When a new athlete comes into our program, we work with them to set a plan for their development goals.
Our expectation is that we'll be asked to help them develop physical skills - get faster, stronger, increase their vertical, and so on.
The funny thing is, those aren't always what our older athletes see as the biggest benefits they've received when they look back on their years of training.
We recently asked a handful of our long-time athletes to reflect on the benefits they've seen from committing to a training program over the long term.
Interestingly, they brought up a lot of things that aren't easily measured, or easy to see.
Here are a few.
Develop A Positive Relationship With Exercise
When we think of building healthy life-long habits in kids by getting them into exercise at an early age, we forget that just showing up is no guarantee it'll take root.
Remember, exercise is inherently painful and challenging no matter what your age.
As most of us adults can tell you, if you don't love to work out it can get really easy to talk yourself into thinking you don't need it, staying on the couch and waiting until the next January 1 shows up on our calendar.
So you need to not just get kids training at an early age, but you need to make it something they look forward to.
Of course you still want to work hard, but you need an uplifting atmosphere that provides some positive energy to work through the pain. You also need to make it easy to understand, so they don't feel like a failure.
It's the experience and how it makes them feel that will determine whether a workout program is going to lead to a more active future as an adult.
Train To Unlock Your Athleticism
One of our college athletes recently told us, "I've seen so many kids at the college level who can move tons of weight but can't turn it into athletic performance. You need a total approach to training as an athlete to be successful at this level."
Too often workout programs boil down to just how much you can bench press, or squat, or deadlift.
Or worse, how muscular you are.
Certainly these will help athletes in strength-based sports to perform better, but there are so many other areas you should be equally concerned with improving when training for athletics.
Do you move well, or has your training made you stiff and rigid?
If so, your risk of injury is much higher.
Are you fast enough for your sport and position?
Faster players stand out.
Can you translate that weight room strength to your sport?
That means you must be able to express your strength at high velocities when jumping, kicking, throwing, shooting, cutting, and more.
A lot of what determines success at the highest levels of sport comes from developing the skills you can't see when looking at someone on the street.
These skills only stand out when they play.
Learn To Set & Achieve Personal Goals
Success in team sports is, in many ways, outside of an individual's control.
Coaches determine team priorities and playing time. Opponent quality and referees affect win-loss records.
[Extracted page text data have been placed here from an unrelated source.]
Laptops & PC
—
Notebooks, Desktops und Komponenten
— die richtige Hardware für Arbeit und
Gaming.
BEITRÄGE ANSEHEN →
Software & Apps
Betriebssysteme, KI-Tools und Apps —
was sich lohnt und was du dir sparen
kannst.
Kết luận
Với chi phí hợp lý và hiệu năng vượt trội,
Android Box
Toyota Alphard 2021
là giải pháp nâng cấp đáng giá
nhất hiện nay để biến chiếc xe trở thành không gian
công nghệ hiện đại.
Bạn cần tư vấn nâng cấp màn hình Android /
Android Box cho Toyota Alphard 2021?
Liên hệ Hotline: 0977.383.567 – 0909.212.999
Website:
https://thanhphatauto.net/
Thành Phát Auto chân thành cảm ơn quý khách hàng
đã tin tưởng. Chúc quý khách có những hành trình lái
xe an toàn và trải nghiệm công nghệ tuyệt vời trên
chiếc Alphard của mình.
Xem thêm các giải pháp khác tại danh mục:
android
It is only when training alone, whether developing a sport skill or in performance training, that the battle becomes personal.
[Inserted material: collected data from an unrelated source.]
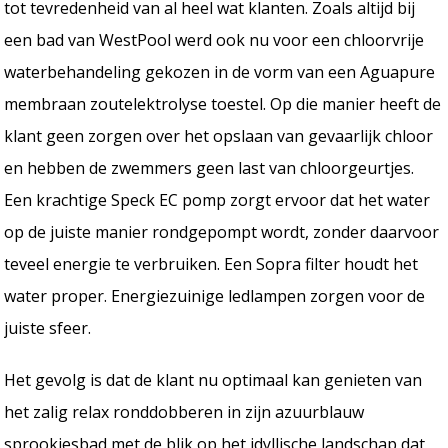
tot tevredenheid van al heel wat klanten. Zoals altijd bij
een bad van WestPool werd ook nu voor een chloorvrije
waterbehandeling gekozen in de vorm van een Aguapure
membraan zoutelektrolyse toestel. Op die manier heeft de
klant geen zorgen over het opslaan van gevaarlijk chloor
en hebben de zwemmers geen last van chloorgeurtjes.
Een krachtige Speck EC pomp zorgt ervoor dat het water
op de juiste manier rondgepompt wordt, zonder daarvoor
teveel energie te verbruiken. Een Sopra filter houdt het
water proper. Energiezuinige ledlampen zorgen voor de
juiste sfeer.
Het gevolg is dat de klant nu optimaal kan genieten van
het zalig relax ronddobberen in zijn azuurblauw
sprookjesbad met de blik op het idyllische landschap dat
This is where you can push your limits and really see the greatness that lies within you.
As another of our college athletes told us, performance training gives you "A place to work on yourself, push yourself and get what you want out of it."
Training is supposed to be an endless battle of seeking small improvements in all that you do.
Developing the mindset that "I can always be a little better if I focus on the task at hand, and work hard" is an empowering mindset.
Feeling in control of your own destiny is crucial to long-term success in anything, because without it you'll never stick to something long enough, or work hard enough, to achieve a whole lot.
Certainly every parent wishes their kids thought the way one of our college athletes framed what they got out of training:
"Training taught me to be confident in my play and my physical abilities, as well as to not be afraid both on and off the field"
Giving them the old 'Good job!' after successes, or 'It's OK' when they struggle is nice, but it'll never really move the needle when it comes to self-confidence.
The only way you'll ever really build it is to take on challenges that seem like more than you can handle, but you overcome it anyway.
This puts you in control. It shows you that even when things seem too difficult, you can achieve success anyways.
One small success leads to the next, and the next, creating an upward spiral of confidence building.
Workout programs are almost perfect breeding grounds for building confidence simply because you are constantly taking on new challenges.
And the beauty is that, because your body adapts to training, more often than not you'll consistently succeed when trying things you couldn't do before.
We judge ourselves as coaches by the success of our players.
Championships, scholarships, and all the visible improvements we see them achieve in both training and sport.
But too often we forget that it's the things we can't see, which lead to positive changes in them forever, that are most important.